Exercise ▸
Report, as a number alone, how many lines below contain the string "用于搜索的Arxiv".

Data listing ▸
"""
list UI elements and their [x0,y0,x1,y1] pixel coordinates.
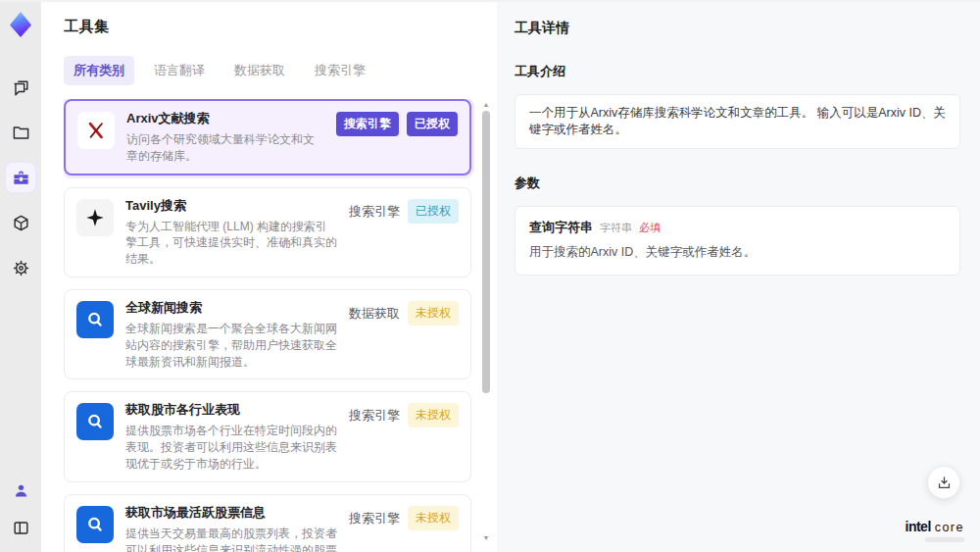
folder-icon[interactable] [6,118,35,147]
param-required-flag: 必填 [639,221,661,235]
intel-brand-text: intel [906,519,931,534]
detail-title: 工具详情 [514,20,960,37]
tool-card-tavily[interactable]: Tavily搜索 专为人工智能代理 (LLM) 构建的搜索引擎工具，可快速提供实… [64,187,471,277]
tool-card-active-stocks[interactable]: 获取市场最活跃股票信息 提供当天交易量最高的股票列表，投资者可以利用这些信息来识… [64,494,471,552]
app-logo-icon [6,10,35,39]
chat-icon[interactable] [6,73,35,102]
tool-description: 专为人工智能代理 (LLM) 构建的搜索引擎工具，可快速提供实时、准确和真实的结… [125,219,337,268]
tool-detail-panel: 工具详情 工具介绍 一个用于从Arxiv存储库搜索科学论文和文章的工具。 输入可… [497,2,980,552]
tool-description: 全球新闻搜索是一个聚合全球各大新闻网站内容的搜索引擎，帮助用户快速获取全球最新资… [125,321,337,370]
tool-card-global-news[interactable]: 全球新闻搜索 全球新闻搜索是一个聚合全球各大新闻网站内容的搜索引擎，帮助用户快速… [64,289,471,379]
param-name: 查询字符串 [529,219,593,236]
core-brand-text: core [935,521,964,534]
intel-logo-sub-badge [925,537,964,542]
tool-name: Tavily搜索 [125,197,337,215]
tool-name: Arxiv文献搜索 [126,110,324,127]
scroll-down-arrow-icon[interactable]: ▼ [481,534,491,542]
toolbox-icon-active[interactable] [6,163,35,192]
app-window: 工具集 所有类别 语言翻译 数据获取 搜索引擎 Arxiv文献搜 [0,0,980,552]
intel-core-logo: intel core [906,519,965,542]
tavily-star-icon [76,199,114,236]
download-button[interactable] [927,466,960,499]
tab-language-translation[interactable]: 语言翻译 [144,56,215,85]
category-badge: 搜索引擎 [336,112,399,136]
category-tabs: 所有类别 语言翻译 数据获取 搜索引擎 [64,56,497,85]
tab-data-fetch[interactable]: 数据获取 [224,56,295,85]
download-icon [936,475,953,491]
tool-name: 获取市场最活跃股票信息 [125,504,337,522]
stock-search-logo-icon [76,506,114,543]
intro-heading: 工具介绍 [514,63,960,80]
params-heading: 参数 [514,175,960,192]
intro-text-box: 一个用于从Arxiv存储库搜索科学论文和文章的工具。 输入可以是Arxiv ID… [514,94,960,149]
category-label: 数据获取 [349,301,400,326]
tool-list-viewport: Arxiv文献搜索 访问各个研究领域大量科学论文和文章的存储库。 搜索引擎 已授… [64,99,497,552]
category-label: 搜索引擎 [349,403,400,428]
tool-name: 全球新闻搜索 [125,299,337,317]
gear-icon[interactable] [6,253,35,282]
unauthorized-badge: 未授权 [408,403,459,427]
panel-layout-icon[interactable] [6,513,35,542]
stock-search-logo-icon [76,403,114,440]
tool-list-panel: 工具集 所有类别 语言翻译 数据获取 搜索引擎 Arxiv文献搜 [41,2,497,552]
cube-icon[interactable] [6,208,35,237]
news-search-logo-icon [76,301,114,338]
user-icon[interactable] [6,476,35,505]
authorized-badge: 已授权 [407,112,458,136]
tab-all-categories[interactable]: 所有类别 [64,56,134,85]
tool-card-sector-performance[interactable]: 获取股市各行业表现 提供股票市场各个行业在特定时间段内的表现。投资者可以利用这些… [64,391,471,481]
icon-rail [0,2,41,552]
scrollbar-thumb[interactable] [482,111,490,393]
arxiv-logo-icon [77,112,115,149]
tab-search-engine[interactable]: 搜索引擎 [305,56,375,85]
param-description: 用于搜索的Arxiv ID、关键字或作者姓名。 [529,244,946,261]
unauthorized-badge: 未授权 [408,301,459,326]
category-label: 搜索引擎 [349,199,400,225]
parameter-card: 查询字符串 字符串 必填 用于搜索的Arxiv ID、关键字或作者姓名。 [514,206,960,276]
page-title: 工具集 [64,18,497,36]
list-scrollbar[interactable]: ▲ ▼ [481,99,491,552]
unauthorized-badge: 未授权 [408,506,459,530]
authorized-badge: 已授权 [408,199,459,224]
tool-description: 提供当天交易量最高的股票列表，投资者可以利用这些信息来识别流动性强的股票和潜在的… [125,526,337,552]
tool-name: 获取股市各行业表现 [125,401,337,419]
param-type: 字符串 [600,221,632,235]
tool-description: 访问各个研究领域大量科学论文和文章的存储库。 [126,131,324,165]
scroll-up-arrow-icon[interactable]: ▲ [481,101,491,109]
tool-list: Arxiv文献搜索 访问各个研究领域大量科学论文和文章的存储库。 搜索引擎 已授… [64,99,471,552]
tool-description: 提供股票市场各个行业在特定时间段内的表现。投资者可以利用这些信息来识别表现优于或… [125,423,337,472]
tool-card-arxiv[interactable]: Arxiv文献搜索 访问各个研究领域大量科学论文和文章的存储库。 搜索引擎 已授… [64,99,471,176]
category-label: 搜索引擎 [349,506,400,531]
"""
Solution to the problem ▸
2